“Passive candidates” are usually defined as those who are not actively seeking new positions, who are content with their current employers, or who may be submitting resumes but are unlikely to accept any position that falls outside of a narrow range in terms of geography, salary, etc.
By nature, passive applicants are not as willing to yield ground at the negotiating table, which means they often come with higher price tags. But at the same time, these candidates offer plenty of advantages to potential employers who are willing to extend themselves. Why should you go after an employee whose signature trait involves a low level of job search motivation? Here are a few considerations.

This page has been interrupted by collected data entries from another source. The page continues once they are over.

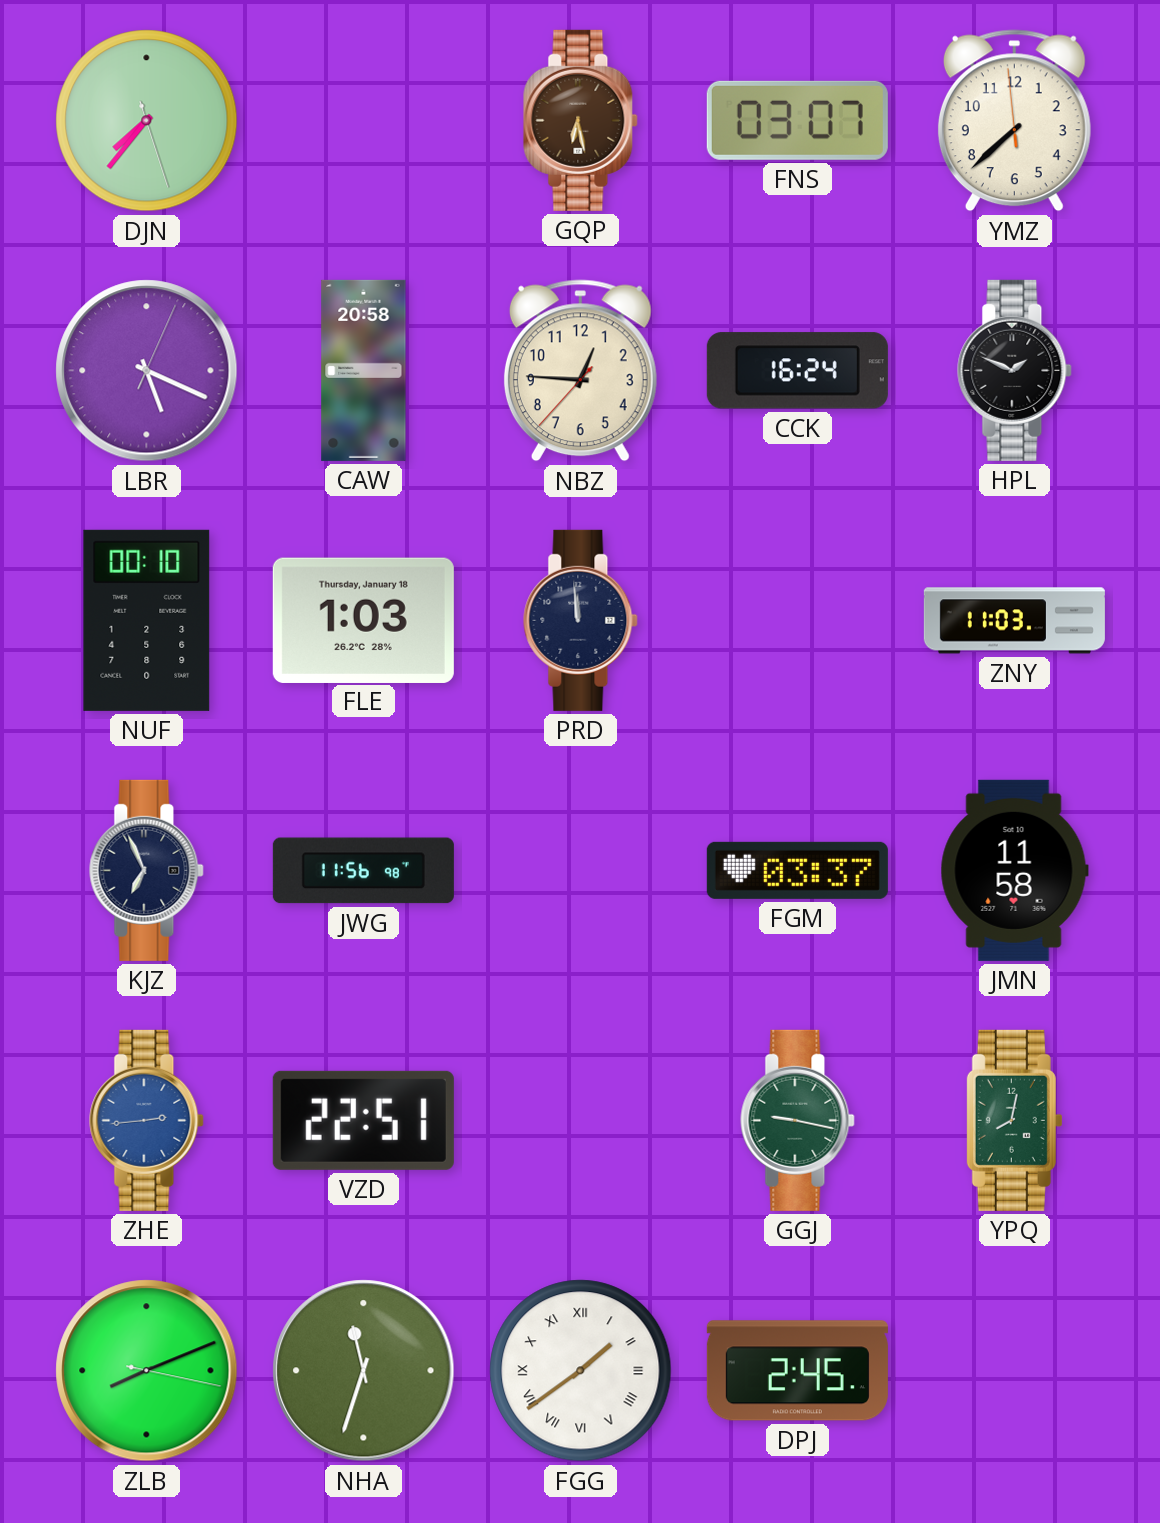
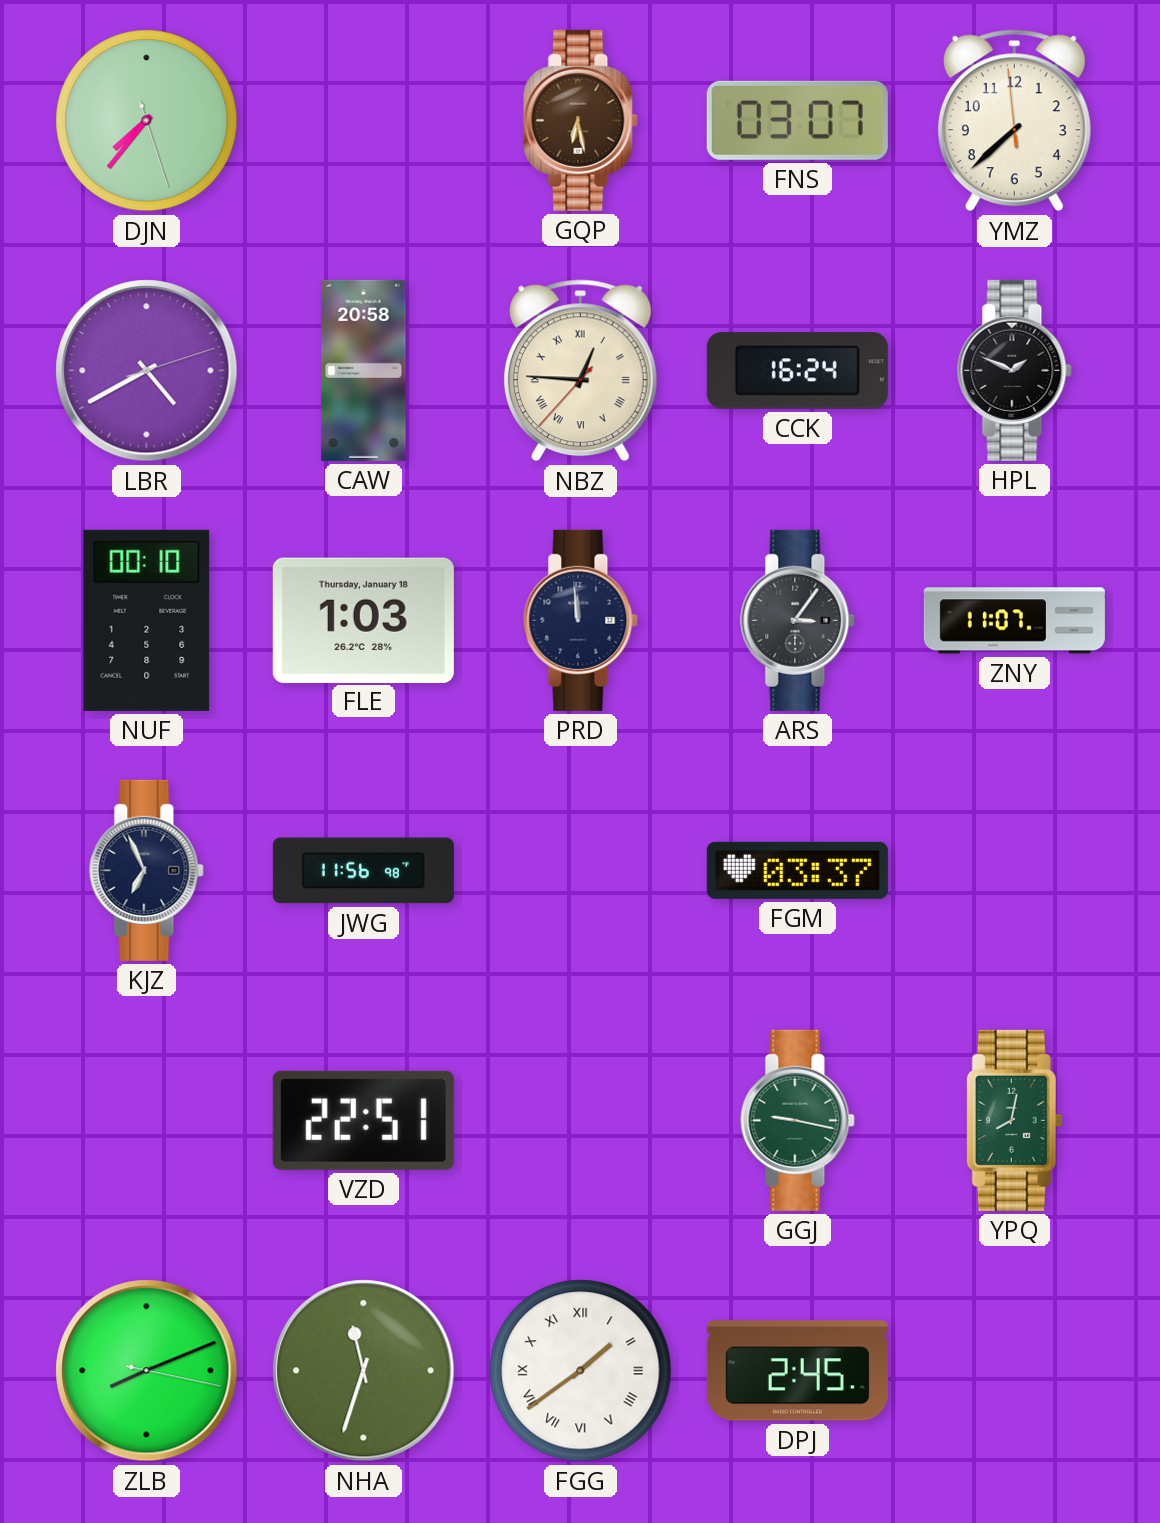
LBR: 5:19 -> 4:40
NBZ numerals: Arabic -> Roman
ARS: none -> 3:06
ZNY: 11:03 -> 11:07
JMN: 11:58 -> none
ZHE: 2:44 -> none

Why Pursue Passive Candidates?
A passive search usually suggests a confident candidate who will always be able to find work, no matter how crowded her field of competition may become. If her own employers are fighting to keep her on board, that means she’s probably adding value to the company on multiple levels.
They need something—something you may have the ability to provide.
If these candidates were truly happy, they wouldn’t be considering a new position at all. The fact that their antennae are up means something isn’t perfect in paradise. Maybe there’s a working condition, a benefit, a perk, or a specific aspect of workplace culture you can offer that might lure them away.
Sometimes limited motivation also means limited desperation. And a candidate who has nothing to hide and nothing to prove will be more open and upfront about what she’s looking for. If she wants a 40 percent travel schedule, for example, she’s unlikely to overstate this number and then leave after a year in a state of burnout. Desperate candidates may be more motivated to hide their true personalities and preferred working styles. Passive candidates are usually clear about their real credentials, desires, and long term plans.
They often have wide networks.
The same traits that make them attractive to their current employers may also make them attractive to a long history of old coworkers, clients, former employers, vendors, and other industry contacts. If this pursuit doesn’t work out for one reason or another, your willingness to approach the deal with respect and good faith might allow you access to other quality candidates as well. And in the meantime, good word of mouth can strengthen your company’s reputation.